The day before I simmered a brace of pheasants and a pigeon (essentially everything I had!) in a very light chicken stock along with a good seasoning and a bouquet garnei of parsley, bay leaves and thyme springs. Jane recommends between 2 and 4 birds. It took an hour and a half for the meat to become tender enough for me to pull the meat from the bone with relative ease. I cut the meat into chunks and kept them in a sealed tub topped up with the stock so it didn’t dry out over night and reserved the remaining stock.

Next day I arranged the meat in one large dish, and a smaller, as I made an extra one for my PhD supervisor too. Then hard-boiled and quartered three eggs and tucked them between the pieces of meat along with small rolls of grilled bacon (though not in yours Jason, don’t worry!), and chopped parsley. Next, I fried a large onion and about 8 ounces of mushrooms in 2 ounces of butter until they were golden. A tablespoon of flour was mixed in to the mushrooms and onions and stirred around so that the butter got absorbed, and then stock was added a ladelful at a time until a thick sauce had developed – about the thickness of double cream. Make sure the sauce is seasoned very well. It was simmered for about 5 minutes, and I added extra stock whenever the sauce thickened too much.
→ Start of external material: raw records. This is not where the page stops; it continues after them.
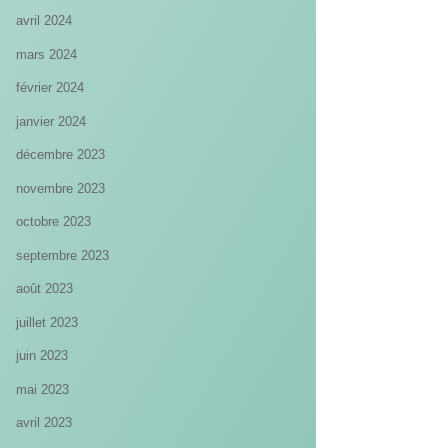
avril 2024
mars 2024
février 2024
janvier 2024
décembre 2023
novembre 2023
octobre 2023
septembre 2023
août 2023
juillet 2023
juin 2023
mai 2023
avril 2023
The sauce was poured over the meat and then a puff pastry covered the pies. The large pie was cooked at 200 degrees for 20 minutes and then the oven was turned down to 170 for a final ten.

The Cumberland sauce was very easy. Make sure you make it in advance as it should be served cold. Whisk together a jar of redcurrant jelly and a teaspoon of Dijon mustard in a pan over a low heat. Meanwhile blanch the thinly pared peel of a lemon and an orange that have been cut into matchsticks for 5 minutes, then drain. Once the jelly has melted, add the peel, the juice of the two fruits, 5 tablespoons of port, plenty of black pepper and salt and ground ginger to taste (I used a scant teaspoon). Pour into sauce boat. Easy peasy.

FYI: Cumberland sauce is, in fact, German – the recipe was brought over with the House of Hanover in the late Eighteenth Century, and is named after George IV who was the Duke of Cumberland.

#43 English Game Pie – 10/10. This is my first full point dish I think! It was absoluely delicious. Although I’d never had it, there was something very familiar and comforting about it. It was also, for me, the epitome of English Food. The meat was beautifully tender, and he sauce had turned into a delicious gravy and the salty bacon added an extra dimension. The full flavour of the pheasant and pigeon coped very well with the rich Cumberland sauce…

#44 Cumberland Sauce – 8/10. A perfect complement to the game. Although it was very rich and sweet, the savory additions such as the pepper and mustard allowed you to add loads. All in all a fantastic meal!